How to save a life, Colson style

The man who changed my life has died.  I never met him and he would not have had the slightest idea that I existed.  But he changed my life when I was 19 and I have literally never been the same again.

His name was Chuck Colson, and he was one of President Nixon’s head henchmen.  He was nicknamed the Hatchet Man, labelled by colleagues as an evil genuis, and reported to have said he was would “walk over his own grandmother if necessary to get Nixon re-elected”.  He was jailed for his role in the Watergate scandal.  Not great raw material for a life-changing man.

The story of how Colson changed my life changed actually began with Bob Woodward and Carl Bernstein of the Washington Post.    I was a cub reporter, fascinated by the scoop to end all scoops – Watergate.  I’d watched All the President’s Men more than once.  It was, well, complex.  Despite the handy catchphrase “follow the money”, I was completely baffled.  One Christmas I watched it again and commented to my sister that I still didn’t get it.

“I’ve got a good idea,” she said.  “I know a good book about Watergate.”  Clever sister.

The book was called Born Again by Charles Colson.  It described his journey from crooked ruthless henchman to prison evangelist.

Like many men brought down from glittering height by circumstance or their own folly, Colson despaired.  But through conversations with a Christian friend, he embarked on a journey towards faith.  OK, so this might have been the political equivalent of there being no atheists in foxholes.  If his life hadn’t been disintegrating, perhaps he’d never have written down the simple question “Is there a God?” at the top of a notepad, and never have read CS Lewis’s Mere Christianity. He’d never have been confronted with his own conduct, never have experienced the powerful Hatchet Man being called to account.

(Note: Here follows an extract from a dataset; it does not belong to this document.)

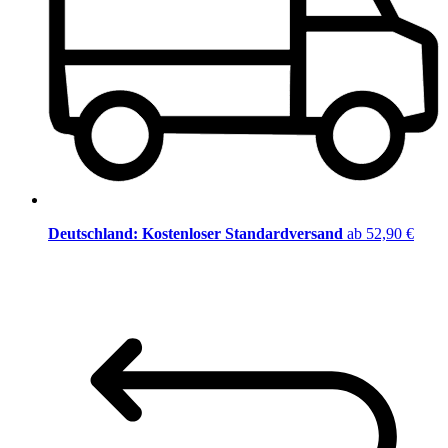
Deutschland: Kostenloser Standardversand
ab 52,90 €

As it was, his shattered life turned around. He served his time already a changed man, and devoted the rest of his long life to working with other prisoners.

What I remember most clearly about his book was the description of a God at work, here, now and powerfully.  I’d grown up on a wholesome diet of Bible stories, of Jesus doing good stuff, but all of it 2,000 years ago.   That wasn’t much use to a teenager trying to change the world in the late 20th century.

Chuck Colson’s book was the first place I read about stuff happening today.   To quote the UK’s own dear current Home Secretary Theresa May, he wasn’t making this up.  This was real stuff, intelligently told. This was truth, or it was madness. I decided to find out which.

The quest for truth was what had led me into journalism in the first place.  At work they still chuckle when I raise the question of whether  the facts in a story are true facts.  OK, so I know it’s technically tautology, but many statements, plausible and neat, turn out to be only masquerading as facts.

Some truth is very hard to get at.  One man’s version of an event will be different from another’s.  Sometimes deliberately, sometimes accidentally, truth is twisted.  Truth is a tricky customer.

I became convinced that what Chuck Colson had found was an objective truth.  I finally put it to the test, prayed to know this God for myself, and to receive his Holy Spirit.  I still remember the overwhelming sense of light exploding in my head, of a life changed, of theoretical objective truth becoming a known fact, and of a theoretical God becoming a known God.  I still believe that today, and 30 years of the ebb and flow of life has not changed it.

Here there is truth: central, incontrovertible, objective, embraced by men fallen from high places like Colson and by spotty teenagers like me.  I still don’t really get the complexities of Watergate, but I’ve ended up with a much better truth.  There may be something about Mary, but there’s something much better about Jesus.